■ Exercise description
Give back exactly the lines from the one holding "provide obstacles. The" to the last line of the entries, both included, and nothing more.

■ Data supplied
- - - -

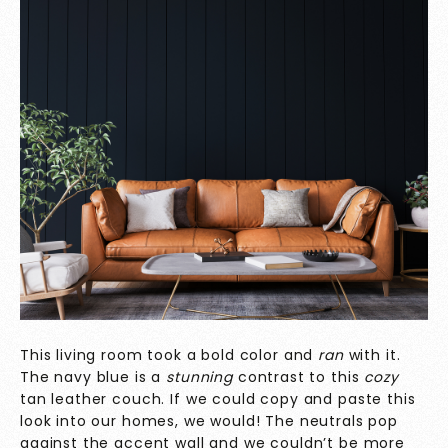
This living room took a bold color and
ran
with it.
The navy blue is a
stunning
contrast to this
cozy
tan leather couch. If we could copy and paste this
look into our homes, we would! The neutrals pop
against the accent wall and we couldn’t be more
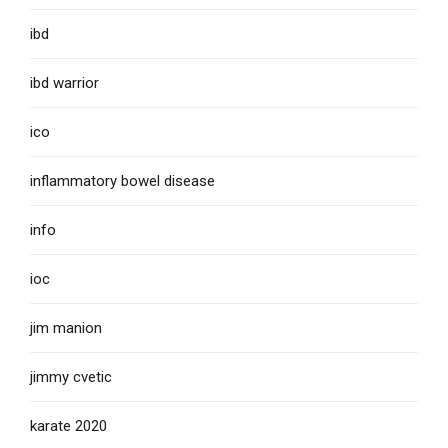
ibd
ibd warrior
ico
inflammatory bowel disease
info
ioc
jim manion
jimmy cvetic
karate 2020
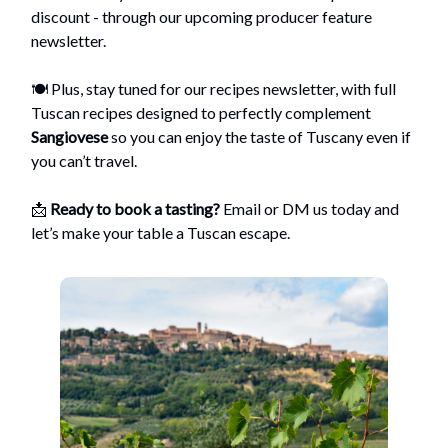
discount - through our upcoming producer feature
newsletter.
🍽️ Plus, stay tuned for our recipes newsletter, with full
Tuscan recipes designed to perfectly complement
Sangiovese
so you can enjoy the taste of Tuscany even if
you can’t travel.
📩
Ready to book a tasting?
Email or DM us today and
let’s make your table a Tuscan escape.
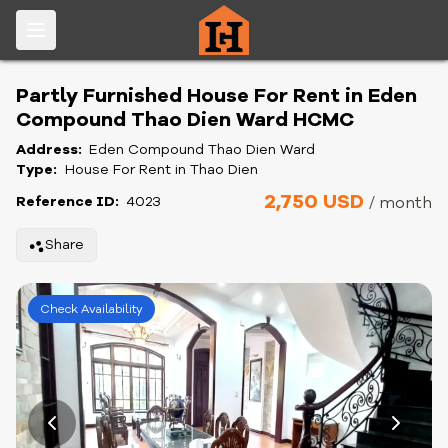
Partly Furnished House For Rent in Eden
Compound Thao Dien Ward HCMC
Address:
Eden Compound Thao Dien Ward
Type:
House For Rent in Thao Dien
2,750 USD
Reference ID:
4023
/ month
Share
Check Availability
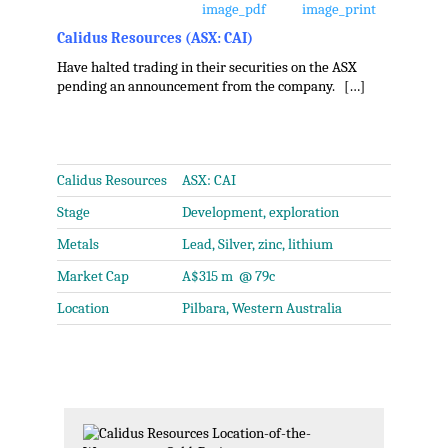
Calidus Resources (ASX: CAI)
Have halted trading in their securities on the ASX
pending an announcement from the company. […]
.
Calidus Resources
ASX: CAI
Stage
Development, exploration
Metals
Lead, Silver, zinc, lithium
Market Cap
A$315 m @ 79c
Location
Pilbara, Western Australia
.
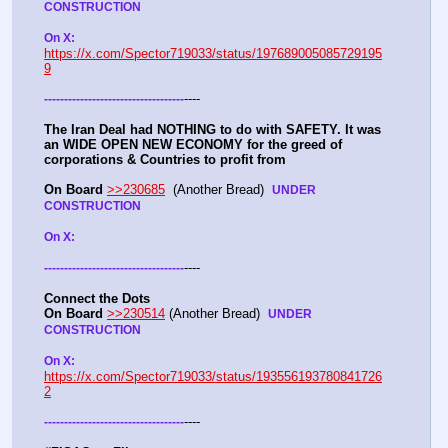
CONSTRUCTION
On X: 
https://x.com/Spector719033/status/197689005085729195
9
----
-
-
-
-
-
-
-
-
-
-
-
-
-
-
-
-
-
-
-
-
-
-
-
-
-
-
-
-
-
-
-
-
-
-
-
The Iran Deal had NOTHING to do with SAFETY. It was 
an WIDE OPEN NEW ECONOMY for the greed of 
corporations & Countries to profit from
On Board
>>230685
  (Another Bread)  
UNDER 
CONSTRUCTION
On X: 
----
-
-
-
-
-
-
-
-
-
-
-
-
-
-
-
-
-
-
-
-
-
-
-
-
-
-
-
-
-
-
-
-
-
-
-
Connect the Dots
On Board
>>230514
 (Another Bread)  
UNDER 
CONSTRUCTION
On X: 
https://x.com/Spector719033/status/193556193780841726
2
----
-
-
-
-
-
-
-
-
-
-
-
-
-
-
-
-
-
-
-
-
-
-
-
-
-
-
-
-
-
-
-
-
-
-
-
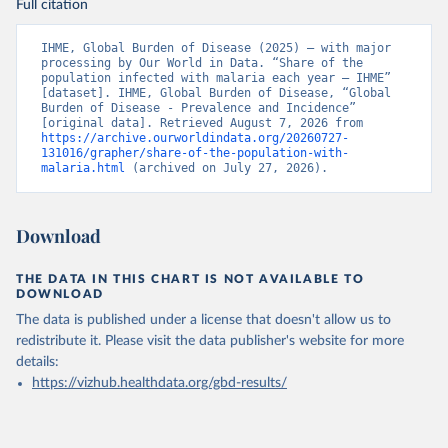
Full citation
IHME, Global Burden of Disease (2025) – with major 
processing by Our World in Data. “Share of the 
population infected with malaria each year – IHME” 
[dataset]. IHME, Global Burden of Disease, “Global 
Burden of Disease - Prevalence and Incidence” 
[original data]. Retrieved August 7, 2026 from 
https://archive.ourworldindata.org/20260727-
131016/grapher/share-of-the-population-with-
malaria.html
 (archived on July 27, 2026).
Download
THE DATA IN THIS CHART IS NOT AVAILABLE TO
DOWNLOAD
The data is published under a license that doesn't allow us to
redistribute it.
Please visit the
data publisher's website
for more
details:
https://vizhub.healthdata.org/gbd-results/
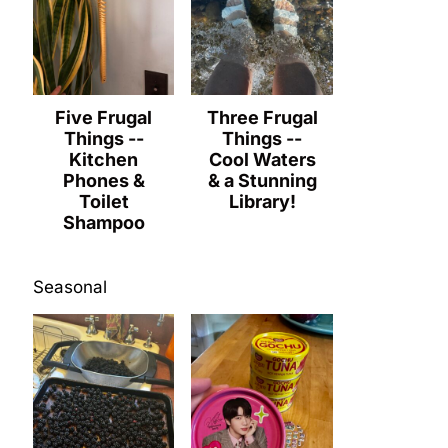
Five Frugal
Three Frugal
Things --
Things --
Kitchen
Cool Waters
Phones &
& a Stunning
Toilet
Library!
Shampoo
Seasonal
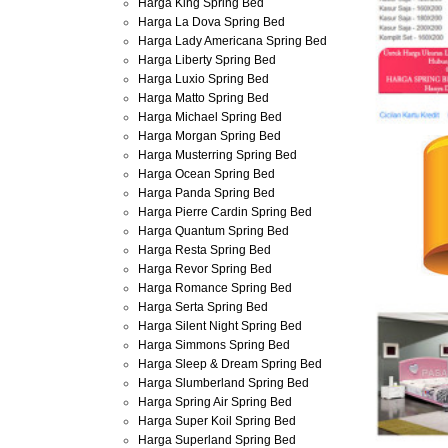
Harga King Spring Bed
Harga La Dova Spring Bed
Harga Lady Americana Spring Bed
Harga Liberty Spring Bed
Harga Luxio Spring Bed
Harga Matto Spring Bed
Harga Michael Spring Bed
Harga Morgan Spring Bed
Harga Musterring Spring Bed
Harga Ocean Spring Bed
Harga Panda Spring Bed
Harga Pierre Cardin Spring Bed
Harga Quantum Spring Bed
Harga Resta Spring Bed
Harga Revor Spring Bed
Harga Romance Spring Bed
Harga Serta Spring Bed
Harga Silent Night Spring Bed
Harga Simmons Spring Bed
Harga Sleep & Dream Spring Bed
Harga Slumberland Spring Bed
Harga Spring Air Spring Bed
Harga Super Koil Spring Bed
Harga Superland Spring Bed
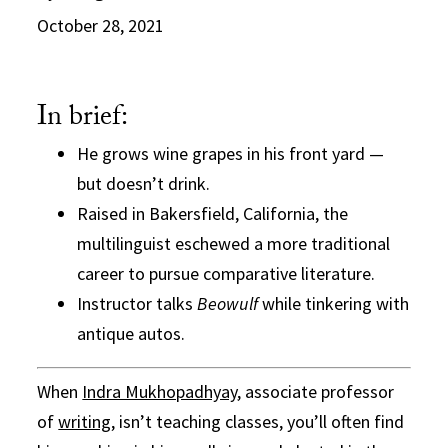
October 28, 2021
In brief:
He grows wine grapes in his front yard —
but doesn’t drink.
Raised in Bakersfield, California, the
multilinguist eschewed a more traditional
career to pursue comparative literature.
Instructor talks
Beowulf
while tinkering with
antique autos.
When
Indra Mukhopadhyay
, associate professor
of
writing
, isn’t teaching classes, you’ll often find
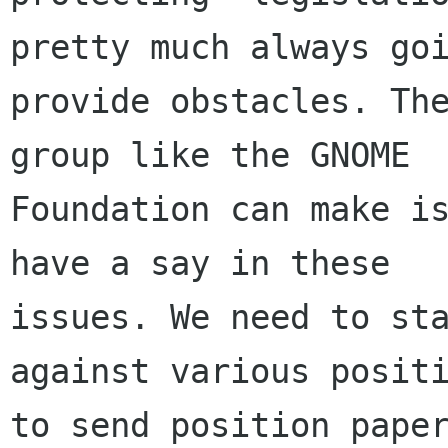
pretty much always goi
provide obstacles. The
group like the GNOME

Foundation can make is
have a say in these

issues. We need to sta
against various positi
to send position paper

- - - -

■ Solution to this task
provide obstacles. The
group like the GNOME

Foundation can make is
have a say in these

issues. We need to sta
against various positi
to send position paper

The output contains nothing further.